Even with the Democrats winning the two federal offices, all is not well for the all-Democratic congressional delegation, because the voters around the country turned control of the Senate over to the Republicans and consigned Coons and Tom Carper, the state's senators, to the minority, where Carney already was in the House of Representatives.
It will cause Carper to lose his gavel as the chair of the Homeland Security & Governmental Affairs Committee, and Coons a lesser gavel as the subcommittee chair of African Affairs on the Foreign Relations Committee.
Nothing says "stepchild" in the Congress like "minority."
There goes one of Coons' favorite punch lines, fond as he is of describing the difference between the commute he and Carper take to Washington and the one for Carney -- "We go to the Senate every day, and he goes to the House, and that is just a much, much, much tougher train ride."
This is the first time in more than 40 years the entire congressional contingent will be in the minority, although back then in the early 1970s it was an all-Republican delegation with Caleb Boggs and Bill Roth in the Senate and Pete du Pont in the House.
What goes around comes around. At least Delaware will still have the vice president.
In the General Assembly, the Democrats clung to the majority in both the state Senate and the state House of Representatives, but the Republicans did make inroads by electing one new state senator and two new state representatives.

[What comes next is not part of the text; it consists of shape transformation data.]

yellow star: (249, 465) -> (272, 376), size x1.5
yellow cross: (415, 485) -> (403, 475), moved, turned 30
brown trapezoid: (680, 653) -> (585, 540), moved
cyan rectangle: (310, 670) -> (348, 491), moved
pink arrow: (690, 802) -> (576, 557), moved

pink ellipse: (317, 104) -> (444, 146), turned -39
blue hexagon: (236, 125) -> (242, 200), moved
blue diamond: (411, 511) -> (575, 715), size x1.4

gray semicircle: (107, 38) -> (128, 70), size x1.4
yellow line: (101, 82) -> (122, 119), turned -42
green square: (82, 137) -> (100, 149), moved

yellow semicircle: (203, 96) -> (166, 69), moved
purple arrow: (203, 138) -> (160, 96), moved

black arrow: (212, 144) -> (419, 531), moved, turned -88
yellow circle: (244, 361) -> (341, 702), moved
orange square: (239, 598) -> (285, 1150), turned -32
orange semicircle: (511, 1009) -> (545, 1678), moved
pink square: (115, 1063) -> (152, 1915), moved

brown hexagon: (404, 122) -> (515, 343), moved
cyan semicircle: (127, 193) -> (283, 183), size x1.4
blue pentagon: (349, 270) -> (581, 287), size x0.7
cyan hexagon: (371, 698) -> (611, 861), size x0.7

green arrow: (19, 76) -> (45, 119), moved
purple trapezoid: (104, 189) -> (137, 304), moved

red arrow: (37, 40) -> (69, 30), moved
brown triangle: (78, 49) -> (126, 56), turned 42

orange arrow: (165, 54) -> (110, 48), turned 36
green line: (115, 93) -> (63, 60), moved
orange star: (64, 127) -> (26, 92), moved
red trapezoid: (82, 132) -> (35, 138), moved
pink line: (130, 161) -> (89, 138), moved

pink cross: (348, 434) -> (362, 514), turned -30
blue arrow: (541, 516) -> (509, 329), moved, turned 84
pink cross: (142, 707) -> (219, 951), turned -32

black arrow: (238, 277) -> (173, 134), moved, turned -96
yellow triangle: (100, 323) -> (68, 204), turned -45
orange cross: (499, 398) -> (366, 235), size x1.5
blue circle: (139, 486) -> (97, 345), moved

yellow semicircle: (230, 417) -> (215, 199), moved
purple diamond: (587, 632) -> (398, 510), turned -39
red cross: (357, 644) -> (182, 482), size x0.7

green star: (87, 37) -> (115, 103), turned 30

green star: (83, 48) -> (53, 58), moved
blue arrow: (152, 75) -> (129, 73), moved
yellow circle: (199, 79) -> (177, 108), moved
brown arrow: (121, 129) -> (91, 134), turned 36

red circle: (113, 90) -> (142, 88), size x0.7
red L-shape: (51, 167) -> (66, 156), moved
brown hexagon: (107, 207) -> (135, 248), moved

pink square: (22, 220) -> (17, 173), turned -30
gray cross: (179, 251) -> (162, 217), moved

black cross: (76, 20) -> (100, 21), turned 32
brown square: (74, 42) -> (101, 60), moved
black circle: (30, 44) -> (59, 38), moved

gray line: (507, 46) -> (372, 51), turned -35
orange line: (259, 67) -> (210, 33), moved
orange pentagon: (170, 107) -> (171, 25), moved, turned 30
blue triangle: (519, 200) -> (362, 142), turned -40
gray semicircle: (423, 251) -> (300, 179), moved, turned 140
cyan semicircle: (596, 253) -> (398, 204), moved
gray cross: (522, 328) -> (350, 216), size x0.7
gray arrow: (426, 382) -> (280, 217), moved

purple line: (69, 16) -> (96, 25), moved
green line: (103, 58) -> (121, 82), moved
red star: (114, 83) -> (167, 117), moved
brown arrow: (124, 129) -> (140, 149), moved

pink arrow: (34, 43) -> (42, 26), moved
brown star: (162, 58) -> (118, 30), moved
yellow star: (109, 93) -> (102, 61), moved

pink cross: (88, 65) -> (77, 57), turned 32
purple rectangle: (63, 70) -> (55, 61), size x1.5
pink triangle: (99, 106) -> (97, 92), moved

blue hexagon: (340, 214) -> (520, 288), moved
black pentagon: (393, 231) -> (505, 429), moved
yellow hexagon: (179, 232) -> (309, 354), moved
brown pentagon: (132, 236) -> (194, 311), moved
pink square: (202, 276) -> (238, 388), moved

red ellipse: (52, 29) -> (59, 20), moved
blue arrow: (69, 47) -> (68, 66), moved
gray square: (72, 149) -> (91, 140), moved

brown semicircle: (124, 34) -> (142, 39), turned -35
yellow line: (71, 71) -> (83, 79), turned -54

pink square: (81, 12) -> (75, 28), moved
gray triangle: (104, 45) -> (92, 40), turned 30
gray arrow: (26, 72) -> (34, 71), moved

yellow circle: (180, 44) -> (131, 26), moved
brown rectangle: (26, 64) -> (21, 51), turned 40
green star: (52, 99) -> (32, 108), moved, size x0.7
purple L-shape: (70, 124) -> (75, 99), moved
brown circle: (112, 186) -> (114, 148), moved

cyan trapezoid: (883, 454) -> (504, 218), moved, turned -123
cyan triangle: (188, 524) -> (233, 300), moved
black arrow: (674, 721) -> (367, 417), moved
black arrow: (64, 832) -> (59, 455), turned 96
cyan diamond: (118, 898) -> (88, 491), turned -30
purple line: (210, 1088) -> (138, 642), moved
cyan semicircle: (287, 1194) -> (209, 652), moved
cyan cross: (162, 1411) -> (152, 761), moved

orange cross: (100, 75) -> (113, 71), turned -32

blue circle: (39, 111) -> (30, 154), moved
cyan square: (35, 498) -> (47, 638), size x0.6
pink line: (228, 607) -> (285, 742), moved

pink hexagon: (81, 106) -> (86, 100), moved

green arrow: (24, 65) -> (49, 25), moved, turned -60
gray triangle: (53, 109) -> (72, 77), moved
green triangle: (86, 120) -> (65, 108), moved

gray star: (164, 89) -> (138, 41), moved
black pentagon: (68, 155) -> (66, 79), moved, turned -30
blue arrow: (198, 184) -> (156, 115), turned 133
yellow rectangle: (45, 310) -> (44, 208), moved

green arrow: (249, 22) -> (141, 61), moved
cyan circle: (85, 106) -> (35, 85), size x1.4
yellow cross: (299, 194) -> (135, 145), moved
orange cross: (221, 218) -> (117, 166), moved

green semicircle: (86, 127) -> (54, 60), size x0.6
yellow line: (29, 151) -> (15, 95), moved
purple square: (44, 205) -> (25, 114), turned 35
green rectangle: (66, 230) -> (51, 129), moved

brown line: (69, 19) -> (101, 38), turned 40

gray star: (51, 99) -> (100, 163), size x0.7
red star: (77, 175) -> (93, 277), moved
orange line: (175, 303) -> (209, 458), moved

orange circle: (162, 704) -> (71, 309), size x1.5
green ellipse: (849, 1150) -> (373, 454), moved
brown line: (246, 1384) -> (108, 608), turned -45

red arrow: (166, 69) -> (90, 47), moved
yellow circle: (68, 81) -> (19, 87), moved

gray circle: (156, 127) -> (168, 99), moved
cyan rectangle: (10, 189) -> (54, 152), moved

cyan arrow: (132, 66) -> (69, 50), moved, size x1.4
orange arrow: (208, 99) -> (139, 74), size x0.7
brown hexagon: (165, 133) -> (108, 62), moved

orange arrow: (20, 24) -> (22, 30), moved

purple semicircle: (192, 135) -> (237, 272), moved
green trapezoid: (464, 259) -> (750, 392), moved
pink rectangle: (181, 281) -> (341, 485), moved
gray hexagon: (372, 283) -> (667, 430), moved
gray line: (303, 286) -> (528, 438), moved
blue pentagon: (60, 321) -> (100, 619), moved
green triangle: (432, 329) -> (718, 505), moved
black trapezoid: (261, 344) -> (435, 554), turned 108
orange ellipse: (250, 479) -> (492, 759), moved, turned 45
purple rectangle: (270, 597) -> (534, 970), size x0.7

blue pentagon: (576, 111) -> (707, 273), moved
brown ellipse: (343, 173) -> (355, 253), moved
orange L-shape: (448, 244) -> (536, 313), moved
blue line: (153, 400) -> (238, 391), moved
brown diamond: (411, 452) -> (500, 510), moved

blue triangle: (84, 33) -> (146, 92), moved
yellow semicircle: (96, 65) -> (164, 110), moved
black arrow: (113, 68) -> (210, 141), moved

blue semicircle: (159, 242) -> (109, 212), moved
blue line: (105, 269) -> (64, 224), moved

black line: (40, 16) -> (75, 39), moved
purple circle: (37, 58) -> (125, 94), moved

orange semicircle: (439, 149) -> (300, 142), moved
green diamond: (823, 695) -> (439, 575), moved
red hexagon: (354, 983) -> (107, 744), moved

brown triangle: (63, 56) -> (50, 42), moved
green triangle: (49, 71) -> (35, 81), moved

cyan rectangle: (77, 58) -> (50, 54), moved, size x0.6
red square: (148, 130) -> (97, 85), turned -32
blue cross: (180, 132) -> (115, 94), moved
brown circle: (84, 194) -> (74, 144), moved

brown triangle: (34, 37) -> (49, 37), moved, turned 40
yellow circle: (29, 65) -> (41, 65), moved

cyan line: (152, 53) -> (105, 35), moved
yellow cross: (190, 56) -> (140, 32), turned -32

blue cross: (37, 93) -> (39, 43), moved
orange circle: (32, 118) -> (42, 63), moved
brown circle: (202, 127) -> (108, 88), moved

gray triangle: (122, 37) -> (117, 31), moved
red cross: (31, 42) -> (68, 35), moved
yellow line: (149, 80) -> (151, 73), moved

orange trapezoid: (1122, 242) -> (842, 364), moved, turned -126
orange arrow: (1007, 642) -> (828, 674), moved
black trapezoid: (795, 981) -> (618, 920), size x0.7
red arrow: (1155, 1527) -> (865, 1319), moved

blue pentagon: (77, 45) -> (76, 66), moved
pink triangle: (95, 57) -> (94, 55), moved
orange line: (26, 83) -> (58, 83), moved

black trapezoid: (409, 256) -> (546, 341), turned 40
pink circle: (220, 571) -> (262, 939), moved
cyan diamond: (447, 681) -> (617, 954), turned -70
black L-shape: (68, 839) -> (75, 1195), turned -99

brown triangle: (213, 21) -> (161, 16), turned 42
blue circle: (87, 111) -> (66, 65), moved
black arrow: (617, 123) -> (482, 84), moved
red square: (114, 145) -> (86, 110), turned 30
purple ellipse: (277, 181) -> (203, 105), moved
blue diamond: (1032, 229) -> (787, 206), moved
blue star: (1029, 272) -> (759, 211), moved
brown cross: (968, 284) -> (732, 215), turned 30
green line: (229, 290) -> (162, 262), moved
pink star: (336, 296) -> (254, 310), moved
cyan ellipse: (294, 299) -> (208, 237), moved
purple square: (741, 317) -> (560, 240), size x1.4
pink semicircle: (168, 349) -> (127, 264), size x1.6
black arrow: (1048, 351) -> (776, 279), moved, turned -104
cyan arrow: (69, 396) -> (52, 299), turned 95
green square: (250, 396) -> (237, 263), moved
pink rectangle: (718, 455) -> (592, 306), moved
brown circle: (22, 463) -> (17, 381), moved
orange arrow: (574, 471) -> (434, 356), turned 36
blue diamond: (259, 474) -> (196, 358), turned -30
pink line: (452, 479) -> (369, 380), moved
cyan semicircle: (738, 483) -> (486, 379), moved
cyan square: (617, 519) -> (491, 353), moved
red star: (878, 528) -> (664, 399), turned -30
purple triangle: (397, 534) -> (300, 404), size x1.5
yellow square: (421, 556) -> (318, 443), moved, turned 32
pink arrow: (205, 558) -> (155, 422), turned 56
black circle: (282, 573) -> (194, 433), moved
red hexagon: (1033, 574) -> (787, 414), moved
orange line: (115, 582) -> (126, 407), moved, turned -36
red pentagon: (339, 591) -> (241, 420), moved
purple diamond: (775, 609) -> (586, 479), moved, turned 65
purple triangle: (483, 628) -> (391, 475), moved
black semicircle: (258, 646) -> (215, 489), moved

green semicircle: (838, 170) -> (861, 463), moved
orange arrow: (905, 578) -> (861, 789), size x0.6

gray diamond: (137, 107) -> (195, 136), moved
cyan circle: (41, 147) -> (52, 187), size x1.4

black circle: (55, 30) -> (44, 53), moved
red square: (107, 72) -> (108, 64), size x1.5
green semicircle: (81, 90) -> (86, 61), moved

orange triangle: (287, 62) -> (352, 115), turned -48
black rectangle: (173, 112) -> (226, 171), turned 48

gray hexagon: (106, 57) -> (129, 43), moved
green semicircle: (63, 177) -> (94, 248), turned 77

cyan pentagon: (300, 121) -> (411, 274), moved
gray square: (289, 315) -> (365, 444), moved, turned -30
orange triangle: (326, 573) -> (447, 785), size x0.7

The new state Senate will have 12 Democrats and 9 Republicans, and the new state House will have 25 Democrats and 16 Republicans.
The Republican gain in the state Senate was significant, because it denies Governor Jack Markell and his fellow Democrats the super-majority needed to enact tax bills.
All of this happened with an abysmal statewide turnout of about 36 percent -- the lowest participation by the voters since Delaware set up a registration system in 1955.
It was like the entire election was a stepchild nobody wanted.